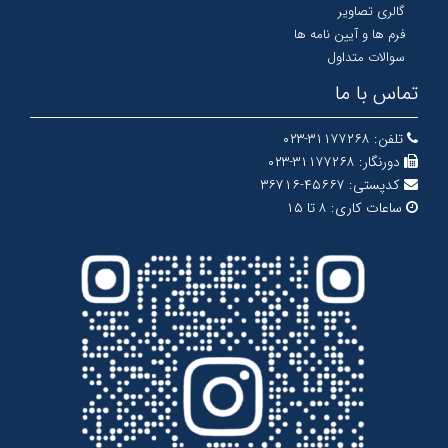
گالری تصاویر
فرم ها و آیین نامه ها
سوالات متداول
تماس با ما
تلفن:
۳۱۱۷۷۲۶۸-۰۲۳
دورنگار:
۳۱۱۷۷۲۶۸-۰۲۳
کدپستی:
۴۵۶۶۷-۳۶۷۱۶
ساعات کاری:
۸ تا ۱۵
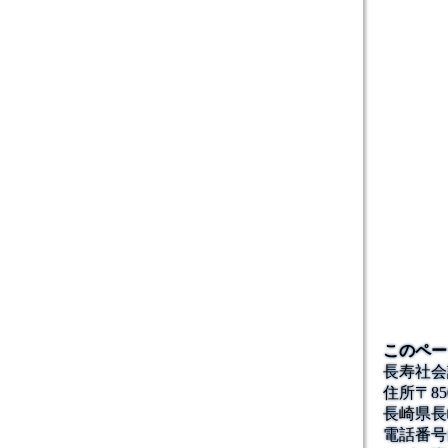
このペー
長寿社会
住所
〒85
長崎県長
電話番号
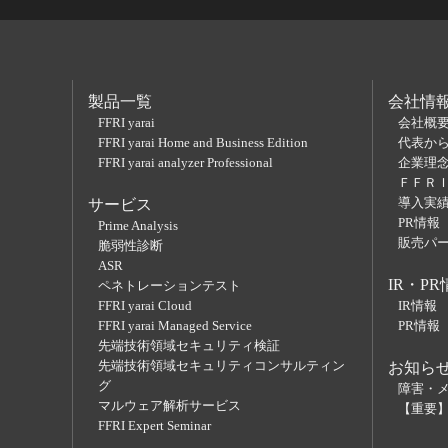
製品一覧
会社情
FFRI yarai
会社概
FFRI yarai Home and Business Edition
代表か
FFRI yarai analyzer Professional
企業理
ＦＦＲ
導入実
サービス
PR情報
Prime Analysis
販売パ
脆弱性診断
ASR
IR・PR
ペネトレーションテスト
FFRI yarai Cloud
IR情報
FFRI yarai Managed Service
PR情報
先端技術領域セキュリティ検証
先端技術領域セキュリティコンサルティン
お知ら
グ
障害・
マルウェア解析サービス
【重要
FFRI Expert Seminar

==

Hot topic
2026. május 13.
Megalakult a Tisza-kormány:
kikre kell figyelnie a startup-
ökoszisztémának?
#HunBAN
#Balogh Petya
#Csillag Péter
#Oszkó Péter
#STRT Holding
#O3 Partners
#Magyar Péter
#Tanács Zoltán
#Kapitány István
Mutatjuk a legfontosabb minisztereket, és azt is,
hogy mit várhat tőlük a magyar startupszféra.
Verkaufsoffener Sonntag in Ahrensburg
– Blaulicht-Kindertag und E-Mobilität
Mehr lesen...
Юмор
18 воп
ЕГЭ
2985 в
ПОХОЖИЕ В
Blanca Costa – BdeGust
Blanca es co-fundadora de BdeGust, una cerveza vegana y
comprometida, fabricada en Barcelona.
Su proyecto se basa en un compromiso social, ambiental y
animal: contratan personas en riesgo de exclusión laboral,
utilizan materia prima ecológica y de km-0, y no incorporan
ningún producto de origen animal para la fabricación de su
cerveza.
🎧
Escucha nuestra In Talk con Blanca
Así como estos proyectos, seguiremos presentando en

...

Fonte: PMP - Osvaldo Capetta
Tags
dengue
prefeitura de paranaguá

= THE TASK =
In the listing above, find the line with "گالری تصاویر" and output it and every line after it up to and including the line with "FFRI Expert Seminar", exactly, minus the pictures.

= SOLUTION TO THIS EXERCISE =
گالری تصاویر
فرم ها و آیین نامه ها
سوالات متداول
تماس با ما
تلفن:
۳۱۱۷۷۲۶۸-۰۲۳
دورنگار:
۳۱۱۷۷۲۶۸-۰۲۳
کدپستی:
۴۵۶۶۷-۳۶۷۱۶
ساعات کاری:
۸ تا ۱۵
このペー
長寿社会
住所
〒85
長崎県長
電話番号
製品一覧
会社情
FFRI yarai
会社概
FFRI yarai Home and Business Edition
代表か
FFRI yarai analyzer Professional
企業理
ＦＦＲ
導入実
サービス
PR情報
Prime Analysis
販売パ
脆弱性診断
ASR
IR・PR
ペネトレーションテスト
FFRI yarai Cloud
IR情報
FFRI yarai Managed Service
PR情報
先端技術領域セキュリティ検証
先端技術領域セキュリティコンサルティン
お知ら
グ
障害・
マルウェア解析サービス
【重要
FFRI Expert Seminar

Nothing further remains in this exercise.